RECORDS FOR THIS TASK START

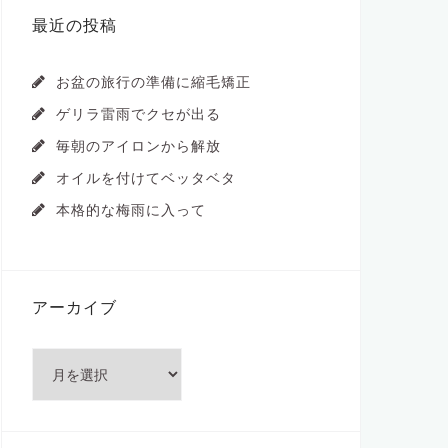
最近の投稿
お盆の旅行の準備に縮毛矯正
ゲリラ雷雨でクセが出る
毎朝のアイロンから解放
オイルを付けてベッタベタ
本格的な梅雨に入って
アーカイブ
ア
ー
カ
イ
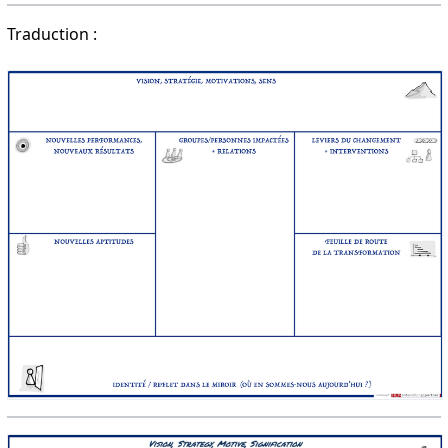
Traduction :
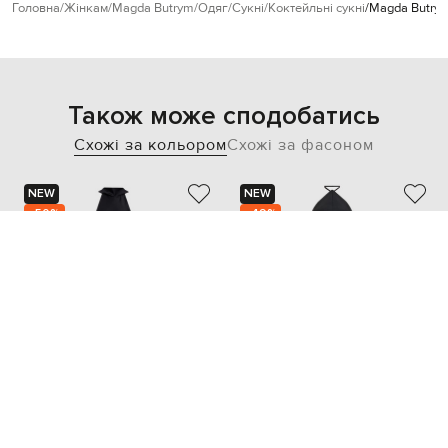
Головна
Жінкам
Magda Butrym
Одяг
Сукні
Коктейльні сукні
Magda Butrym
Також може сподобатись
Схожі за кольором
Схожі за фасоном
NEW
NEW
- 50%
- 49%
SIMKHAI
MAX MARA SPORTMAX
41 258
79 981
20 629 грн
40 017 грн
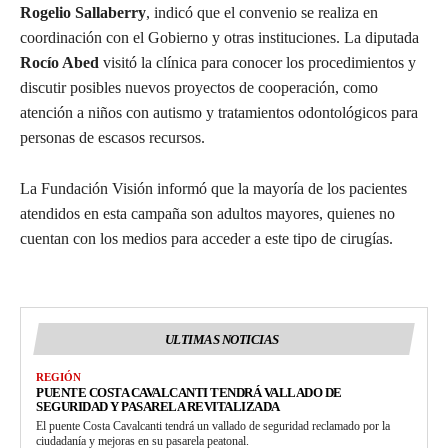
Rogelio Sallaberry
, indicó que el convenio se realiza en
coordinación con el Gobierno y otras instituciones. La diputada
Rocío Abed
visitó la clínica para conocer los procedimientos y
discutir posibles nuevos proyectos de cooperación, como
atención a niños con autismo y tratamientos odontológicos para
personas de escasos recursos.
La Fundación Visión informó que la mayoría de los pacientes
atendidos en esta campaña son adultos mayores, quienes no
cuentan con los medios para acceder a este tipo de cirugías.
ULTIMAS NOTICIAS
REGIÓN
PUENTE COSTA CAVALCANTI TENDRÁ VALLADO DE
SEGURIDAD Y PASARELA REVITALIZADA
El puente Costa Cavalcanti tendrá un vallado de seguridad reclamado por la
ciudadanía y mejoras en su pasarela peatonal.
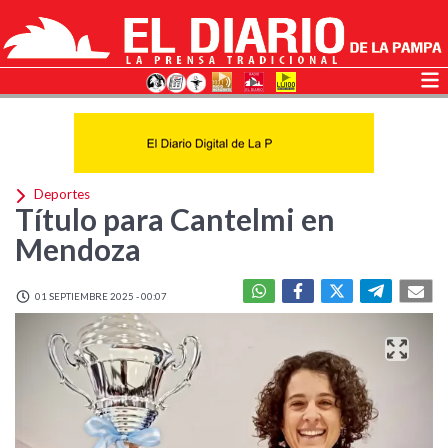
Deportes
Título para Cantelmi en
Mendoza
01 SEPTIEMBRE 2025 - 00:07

RECORDS FOR THIS TASK END
RECORDS FOR THIS TASK START

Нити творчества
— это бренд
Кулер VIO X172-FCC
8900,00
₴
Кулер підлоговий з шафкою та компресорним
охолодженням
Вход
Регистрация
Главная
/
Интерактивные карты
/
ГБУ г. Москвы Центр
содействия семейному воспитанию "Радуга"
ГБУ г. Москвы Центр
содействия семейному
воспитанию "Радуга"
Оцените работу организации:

RECORDS FOR THIS TASK END
RECORDS FOR THIS TASK START

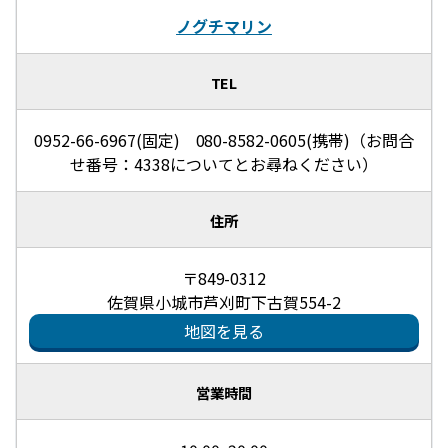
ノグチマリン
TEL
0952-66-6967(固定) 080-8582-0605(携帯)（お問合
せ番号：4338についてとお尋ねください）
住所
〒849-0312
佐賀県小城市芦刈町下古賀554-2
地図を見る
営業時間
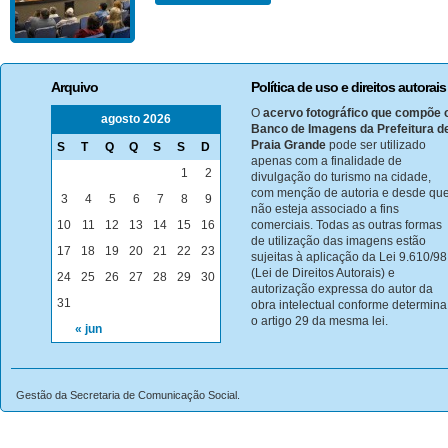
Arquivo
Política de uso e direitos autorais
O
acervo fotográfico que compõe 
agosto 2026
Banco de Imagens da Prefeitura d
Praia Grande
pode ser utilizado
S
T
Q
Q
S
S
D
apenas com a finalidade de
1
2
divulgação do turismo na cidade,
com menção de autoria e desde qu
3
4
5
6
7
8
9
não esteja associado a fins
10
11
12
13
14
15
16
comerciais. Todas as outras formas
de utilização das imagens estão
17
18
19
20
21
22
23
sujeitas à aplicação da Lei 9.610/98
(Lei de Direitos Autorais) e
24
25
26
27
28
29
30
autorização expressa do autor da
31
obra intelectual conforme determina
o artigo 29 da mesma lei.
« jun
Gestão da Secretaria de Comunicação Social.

RECORDS FOR THIS TASK END

YOUR OBJECTIVE
Work out how many lines of the material contain the string "содействия"; nothing except that figure should be given.

OUTPUT BELOW
2